In the very same space this past week, Smith was ready to share what he and his team had discovered and how they are using that knowledge to improve the Hulu user experience. The launch of live TV in early 2017 coincided with the introduction of an entirely new user interface, which Smith and his team have been tinkering with based on both user behavior data and feedback from individual customers.

The best example of that is “Lineup,” the default screen when users open Hulu. The content surfaced there today, according to Smith, is about 90% different than at launch last spring.

“We entered into the year thinking that Lineup was the place for content discovery—this is where you would find the next show you want to watch, the next movie,” Smith explained. “As we both heard from users about what mattered to them when they turned on Hulu and especially when we looked at that data—what do people really select from this list—it turned out discovery was the least important thing that happened in this list. Fundamentally, it is about content you are super familiar with, e.g. content you’re already watching.”

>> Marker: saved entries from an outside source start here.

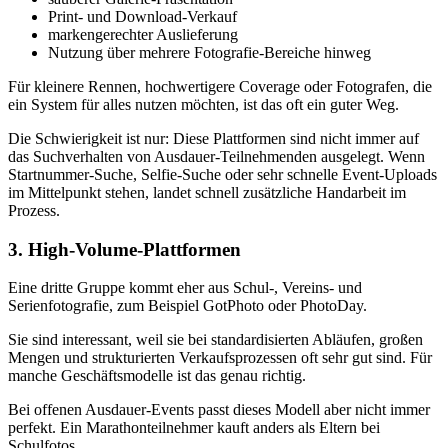
Print- und Download-Verkauf
markengerechter Auslieferung
Nutzung über mehrere Fotografie-Bereiche hinweg
Für kleinere Rennen, hochwertigere Coverage oder Fotografen, die
ein System für alles nutzen möchten, ist das oft ein guter Weg.
Die Schwierigkeit ist nur: Diese Plattformen sind nicht immer auf
das Suchverhalten von Ausdauer-Teilnehmenden ausgelegt. Wenn
Startnummer-Suche, Selfie-Suche oder sehr schnelle Event-Uploads
im Mittelpunkt stehen, landet schnell zusätzliche Handarbeit im
Prozess.
3. High-Volume-Plattformen
Eine dritte Gruppe kommt eher aus Schul-, Vereins- und
Serienfotografie, zum Beispiel GotPhoto oder PhotoDay.
Sie sind interessant, weil sie bei standardisierten Abläufen, großen
Mengen und strukturierten Verkaufsprozessen oft sehr gut sind. Für
manche Geschäftsmodelle ist das genau richtig.
Bei offenen Ausdauer-Events passt dieses Modell aber nicht immer
perfekt. Ein Marathonteilnehmer kauft anders als Eltern bei
Schulfotos.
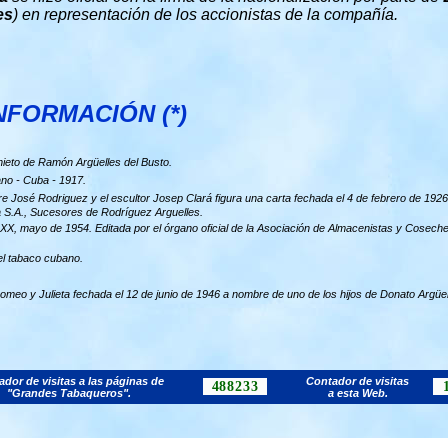
es
) en representación de los accionistas de la compañía.
NFORMACIÓN (*)
ieto de Ramón Argüelles del Busto.
no - Cuba - 1917.
e José Rodriguez y el escultor Josep Clará figura una carta fechada el 4 de febrero de 19
 S.A., Sucesores de Rodríguez Arguelles.
XX, mayo de 1954. Editada por el órgano oficial de la Asociación de Almacenistas y Cosech
el tabaco cubano.
Romeo y Julieta fechada el 12 de junio de 1946 a nombre de uno de los hijos de Donato Argüel
dor de visitas a las páginas de
Contador de visitas
488233
"Grandes Tabaqueros".
a esta Web.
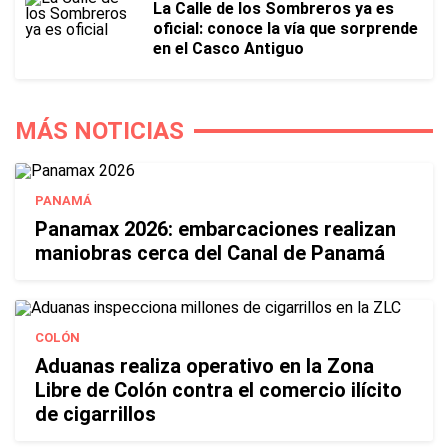
La Calle de los Sombreros ya es
oficial: conoce la vía que sorprende
en el Casco Antiguo
MÁS NOTICIAS
PANAMÁ
Panamax 2026: embarcaciones realizan
maniobras cerca del Canal de Panamá
COLÓN
Aduanas realiza operativo en la Zona
Libre de Colón contra el comercio ilícito
de cigarrillos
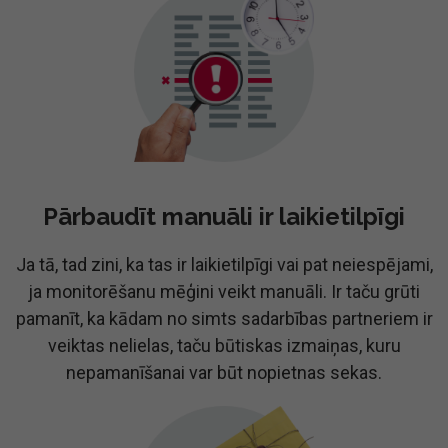
Pārbaudīt manuāli ir laikietilpīgi
Ja tā, tad zini, ka tas ir laikietilpīgi vai pat neiespējami,
ja monitorēšanu mēģini veikt manuāli. Ir taču grūti
pamanīt, ka kādam no simts sadarbības partneriem ir
veiktas nelielas, taču būtiskas izmaiņas, kuru
nepamanīšanai var būt nopietnas sekas.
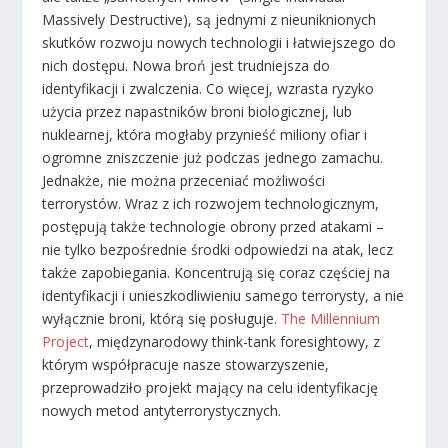
Massively Destructive), są jednymi z nieuniknionych
skutków rozwoju nowych technologii i łatwiejszego do
nich dostępu. Nowa broń jest trudniejsza do
identyfikacji i zwalczenia. Co więcej, wzrasta ryzyko
użycia przez napastników broni biologicznej, lub
nuklearnej, która mogłaby przynieść miliony ofiar i
ogromne zniszczenie już podczas jednego zamachu.
Jednakże, nie można przeceniać możliwości
terrorystów. Wraz z ich rozwojem technologicznym,
postępują także technologie obrony przed atakami –
nie tylko bezpośrednie środki odpowiedzi na atak, lecz
także zapobiegania. Koncentrują się coraz częściej na
identyfikacji i unieszkodliwieniu samego terrorysty, a nie
wyłącznie broni, którą się posługuje.
The Millennium
Project
, międzynarodowy think-tank foresightowy, z
którym współpracuje nasze stowarzyszenie,
przeprowadziło projekt mający na celu identyfikację
nowych metod antyterrorystycznych.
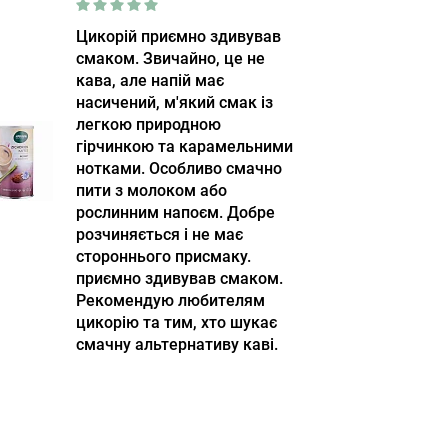
Цикорій приємно здивував
смаком. Звичайно, це не
кава, але напій має
насичений, м'який смак із
легкою природною
гірчинкою та карамельними
нотками. Особливо смачно
пити з молоком або
рослинним напоєм. Добре
розчиняється і не має
стороннього присмаку.
приємно здивував смаком.
Рекомендую любителям
цикорію та тим, хто шукає
смачну альтернативу каві.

Now, instead of getting recommendations for new content upon logging in, users are shown the latest episodes of their current favorites and their favorite teams’ recent games (which are automatically recorded). Relevant suggestions for new content are still accessible on the subsequent “TV” and “Movies” panes, as well as on genre-specific lists.

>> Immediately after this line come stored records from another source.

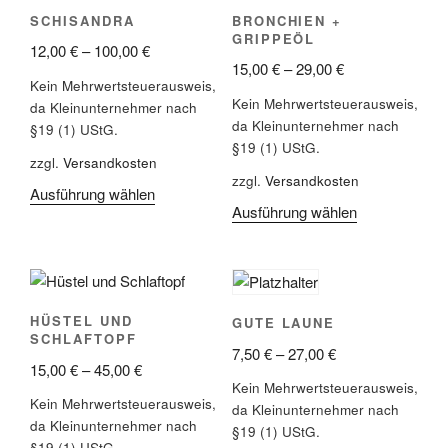
SCHISANDRA
BRONCHIEN +
GRIPPEÖL
12,00
€
–
100,00
€
15,00
€
–
29,00
€
Kein Mehrwertsteuerausweis,
Kein Mehrwertsteuerausweis,
da Kleinunternehmer nach
da Kleinunternehmer nach
§19 (1) UStG.
§19 (1) UStG.
zzgl.
Versandkosten
zzgl.
Versandkosten
Ausführung wählen
Ausführung wählen
HÜSTEL UND
GUTE LAUNE
SCHLAFTOPF
7,50
€
–
27,00
€
15,00
€
–
45,00
€
Kein Mehrwertsteuerausweis,
Kein Mehrwertsteuerausweis,
da Kleinunternehmer nach
da Kleinunternehmer nach
§19 (1) UStG.
§19 (1) UStG.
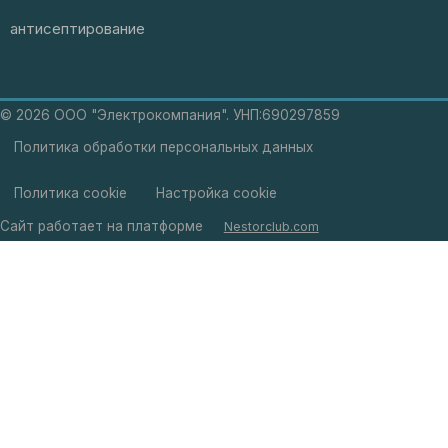
антисептирование
©
2026 ООО "Электрокомпания". УНП:690297859
Политика обработки персональных данных
Политика cookie
Настройка cookie
Сайт работает на платформе
Nestorclub.com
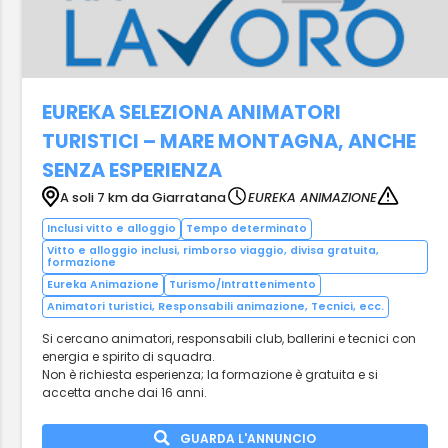
EUREKA SELEZIONA ANIMATORI
TURISTICI – MARE MONTAGNA, ANCHE
SENZA ESPERIENZA
A soli 7 km da Giarratana
EUREKA ANIMAZIONE
Inclusi vitto e alloggio
Tempo determinato
Vitto e alloggio inclusi, rimborso viaggio, divisa gratuita,
formazione
Eureka Animazione
Turismo/Intrattenimento
Animatori turistici, Responsabili animazione, Tecnici, ecc.
Si cercano animatori, responsabili club, ballerini e tecnici con
energia e spirito di squadra.
Non è richiesta esperienza; la formazione è gratuita e si
accetta anche dai 16 anni.
GUARDA L'ANNUNCIO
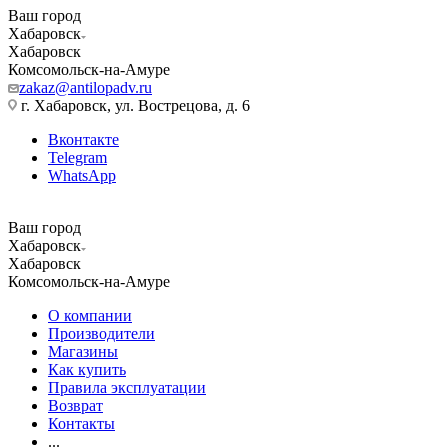
Ваш город
Хабаровск
Хабаровск
Комсомольск-на-Амуре
zakaz@antilopadv.ru
г. Хабаровск, ул. Вострецова, д. 6
Вконтакте
Telegram
WhatsApp
Ваш город
Хабаровск
Хабаровск
Комсомольск-на-Амуре
О компании
Производители
Магазины
Как купить
Правила эксплуатации
Возврат
Контакты
...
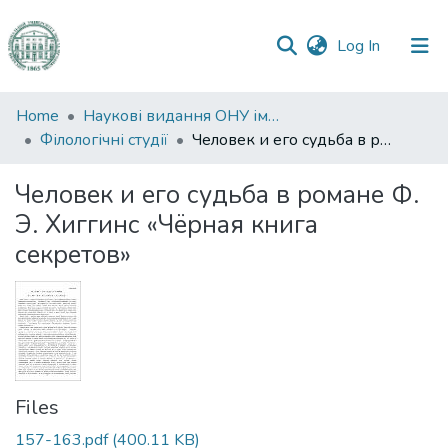
(current)
Log In
Communities
Home
Наукові видання ОНУ імені І. І. Мечникова
&
Філологічні студії
Человек и его судьба в романе Ф. Э. Хиггинс «Чёрная книга секретов»
Collections
Человек и его судьба в романе Ф.
All of DSpace
Э. Хиггинс «Чёрная книга
секретов»
Statistics
Files
157-163.pdf
(400.11 KB)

Hulu also employs an editorial staff to ensure the inclusion of content that is particularly relevant in real time. During Hurricane Irma, for example, Hulu surfaced CNN’s all-day weather treatment for users across the country. For subscribers in the path of the storm, local news coverage led the Lineup screen.

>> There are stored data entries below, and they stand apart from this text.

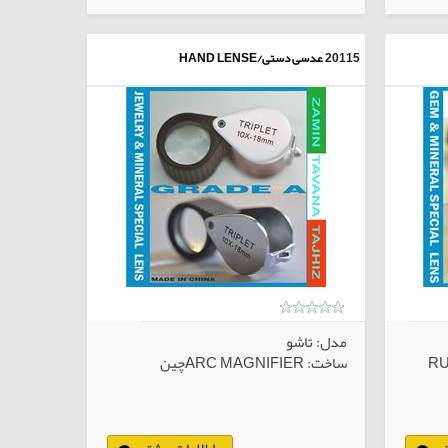
20115
عدسی دستی/HAND LENSE
مدل: تاشو
ساخت: ARC MAGNIFIERچین
ر
اطلاعات بیشتر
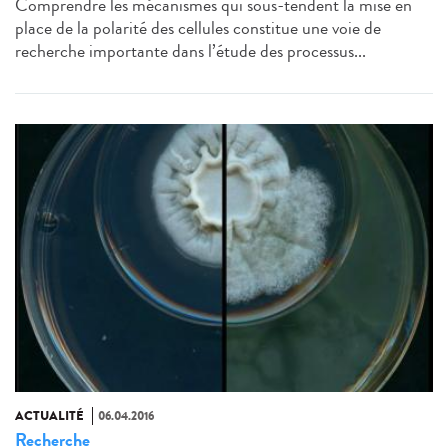
Comprendre les mécanismes qui sous-tendent la mise en
place de la polarité des cellules constitue une voie de
recherche importante dans l’étude des processus...
ACTUALITÉ
06.04.2016
Recherche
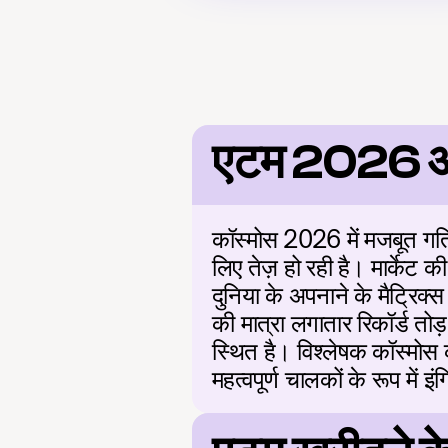
एटम 2026 
कॉस्मोस 2026 में मजबूत गति क
लिए तेज़ हो रही है। मार्केट
दुनिया के अपनाने के मैट्रिक्स 
की मात्रा लगातार रिकॉर्ड तोड़ 
स्थित है। विश्लेषक कॉस्मोस क
महत्वपूर्ण चालकों के रूप में इं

Curating the most relevant content for each individual user remains a top priority for Hulu in 2018. When a user signs into Hulu for the first time, the platform asks them to take a brief survey about their tastes: which programming genres they’re most interested in, what shows they’re currently watching, etc. Citing data indicating viewers’ tastes change over time, Smith plans to prompt users to take a few minutes later this year to go through the survey process again.

Hulu is also beta testing a range of subtle new features that will help the service learn more about its users’ tastes, such as a “stop suggesting this,” and “remove this from my watch history” functions. It also plans to let users mark certain episodes of a particular show as “watched” in case a viewer has already seen them elsewhere, which indicates that user enjoys that series and wants to know about new episodes.

One way Smith admitted Hulu missed the mark last year was not including a program guide in the UI. While TV futurists often malign the traditional grid guide, the Hulu team realized that without it, users had no way of easily checking what was up next on a given channel. “Our Hulu has 19 clicks that you have to go through, and I’m pretty sure I’m the only one who knows how to do it,” Smith said. The team is now beta testing a program guide that users can expect to see soon.

In one of its most ambitious UI initiatives yet, Hulu has been working with NBC Sports to develop a personalized experience for the upcoming Winter Olympics. Early next month, Hulu will prompt users to select the sports they are most interested in and build the Olympics portion of the UI around those preferences. Hulu is already working with Turner on a similar endeavor for March Madness.

On panel after panel at CES this year, programming and distribution execs pointed to personalization and curation as the most important differentiators in the OTT space. It’s clear that hasn’t escaped Smith and his team at Hulu, who are among the most advanced in providing users with content they want to watch when and where they want to watch it.